LockedIn AI – AI Cloud Engineer
LockedIn AIJob Overview
Job Description
About LockedIn AI
LockedIn AI is the #1 real-time AI interview and meeting copilot, trusted by over 1 million users worldwide. We are building the most advanced AI-powered career preparation platform, helping users succeed in interviews, assessments, and professional communication in real time.
Our system powers real-time AI assistance during live interviews, coding rounds, and meetings—helping users communicate with clarity, confidence, and precision when it matters most.
Role Overview
We are looking for a cloud-native, AI-focused AI Cloud Engineer to design, build, and optimize the infrastructure that powers LockedIn AI’s machine learning systems and real-time inference pipelines.
This role sits at the intersection of cloud engineering and AI infrastructure.

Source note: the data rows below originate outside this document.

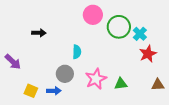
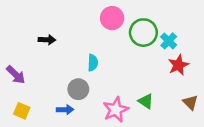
pink star: (96, 79) -> (116, 110), moved
green triangle: (121, 84) -> (146, 101), turned 40
brown triangle: (158, 85) -> (190, 102), turned 48
yellow square: (31, 91) -> (22, 111), moved

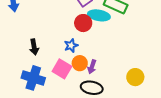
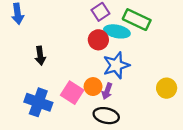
blue star: (71, 45) -> (116, 65), moved, size x1.6
black arrow: (34, 47) -> (40, 56), moved
yellow circle: (135, 77) -> (167, 88), moved

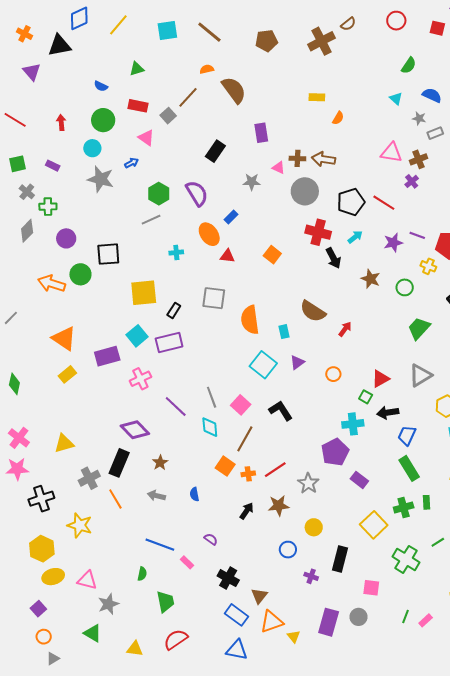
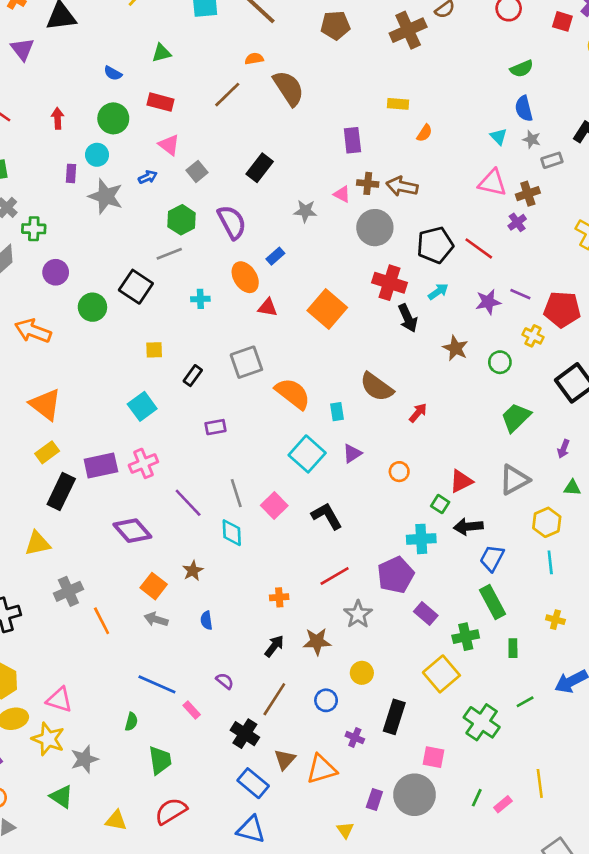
green semicircle: (409, 65) -> (522, 69), turned 30
blue semicircle: (432, 95) -> (524, 109), moved, turned -132
cyan triangle: (396, 99) -> (499, 137), moved
gray square: (168, 116) -> (197, 171), moved
purple rectangle: (261, 133) -> (352, 140), moved
purple rectangle: (53, 166) -> (71, 173), moved, turned 64
black square: (108, 254) -> (136, 287), moved, turned 35
orange square: (272, 255) -> (327, 309), size x1.6
green circle: (80, 274) -> (92, 307), moved
yellow square: (144, 293) -> (154, 350), size x0.5
gray square: (214, 298) -> (246, 362), turned -30
orange semicircle: (250, 320) -> (293, 394), turned 132
purple rectangle: (169, 343) -> (216, 427), moved, size x0.6
purple rectangle: (107, 356) -> (101, 465), moved
brown line: (245, 439) -> (274, 699), moved
black rectangle: (119, 463) -> (61, 491), moved
brown star: (160, 463) -> (193, 571), moved
orange square: (225, 466) -> (154, 586), moved
red line: (275, 470) -> (335, 576), moved
green cross: (404, 507) -> (466, 637), moved
yellow star: (80, 525) -> (48, 739), moved
pink triangle: (87, 580) -> (59, 700), moved
gray circle: (358, 617) -> (414, 795), size x1.8
orange triangle: (272, 622) -> (321, 769), moved
purple rectangle: (329, 622) -> (374, 799), size x0.6
yellow triangle: (294, 636) -> (345, 830), moved

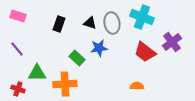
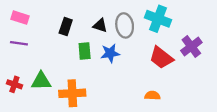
purple line: (17, 49) -> (19, 43), moved, turned -42
green rectangle: (77, 58) -> (85, 51), moved, turned 42
red cross: (18, 89) -> (14, 84), moved

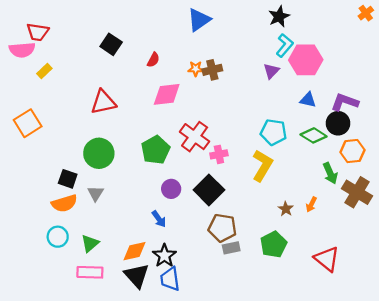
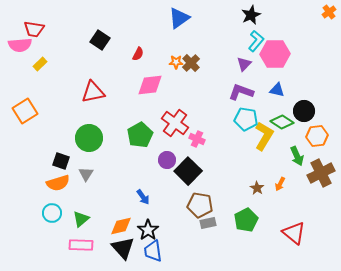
brown cross: (212, 70) -> (191, 63), turned -30
purple L-shape: (345, 102) -> (241, 92), moved
pink cross: (219, 154) -> (197, 139), turned 35
yellow L-shape: (262, 166) -> (264, 136), moved
purple circle: (171, 189) -> (167, 160), moved
brown cross: (357, 192) -> (321, 173), turned 32

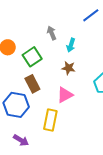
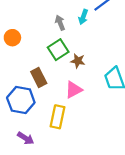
cyan arrow: (71, 45) -> (83, 17), moved
green square: (32, 57) -> (58, 50), moved

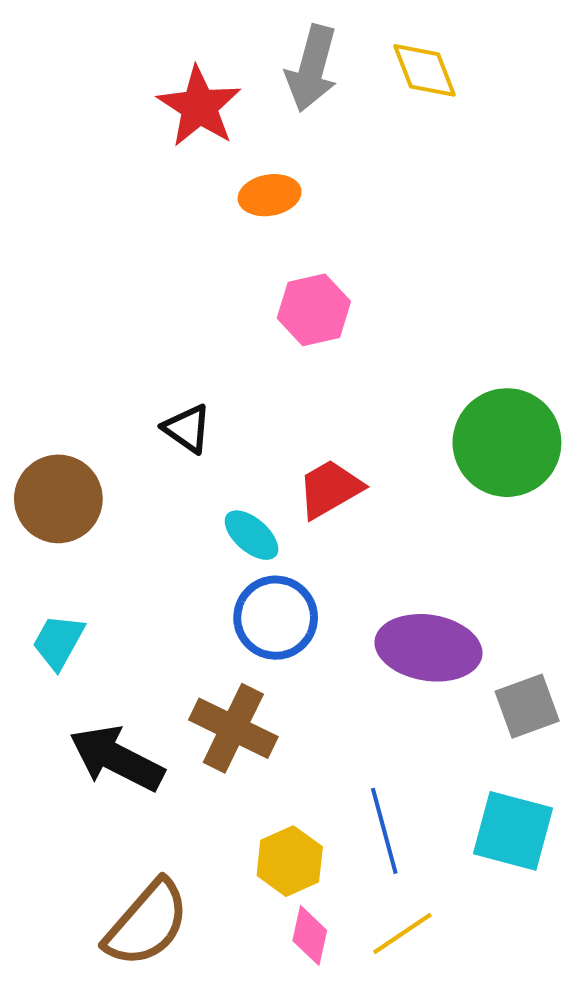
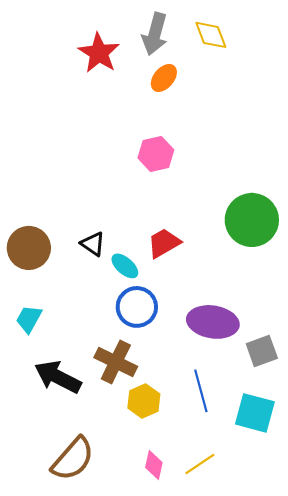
orange ellipse: (270, 195) -> (164, 78), moved, turned -40
black triangle: (187, 429) -> (93, 244), moved
blue line: (384, 831) -> (201, 391), moved
yellow hexagon: (290, 861) -> (144, 401), moved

You will be responsible for the environments where models are trained, fine-tuned, deployed, and served at scale to over 1 million users.

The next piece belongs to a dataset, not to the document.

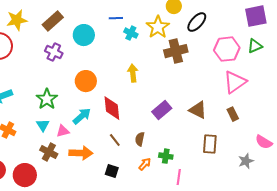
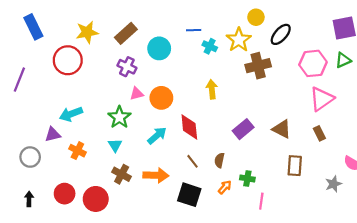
pink triangle: (63, 131) -> (137, 94), moved
black square: (112, 171) -> (189, 195), size x1.6

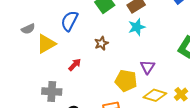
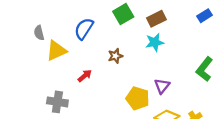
gray semicircle: (28, 29) -> (39, 33), turned 96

You will build and operate high-performance, GPU-powered cloud systems that ensure low-latency, cost-efficient, and highly reliable AI experiences in production.
Key Responsibilities
AI Cloud Architecture
- Design scalable cloud infrastructure for AI/ML workloads (training, inference, evaluation)
- Build GPU-based compute systems optimized for model performance and cost efficiency
- Architect secure and scalable environments across AWS, GCP, or Azure
- Implement multi-stage environments for training, staging, and production AI systems
AI Model Serving Infrastructure
- Build and maintain real-time inference systems serving LLM-based applications
- Deploy and optimize model serving frameworks (vLLM, Triton, TensorRT, etc.)
- Improve latency, throughput, and reliability of AI inference pipelines
- Design load balancing and failover systems for high-availability AI services
GPU Compute & Training Systems
- Manage distributed GPU clusters for model training and fine-tuning
- Optimize GPU utilization using scheduling, spot instances, and auto-scaling
- Support large-scale distributed training workflows
- Work with managed AI platforms like SageMaker, Vertex AI, or Azure ML
Cost Optimization & FinOps
- Optimize cloud spend across GPU, storage, and inference workloads
- Reduce LLM and compute costs through intelligent infrastructure design
- Build dashboards to monitor cost-per-inference and GPU efficiency
- Identify and eliminate underutilized or over-provisioned resources
Security & Networking
- Implement secure cloud networking (VPCs, private endpoints, IAM policies)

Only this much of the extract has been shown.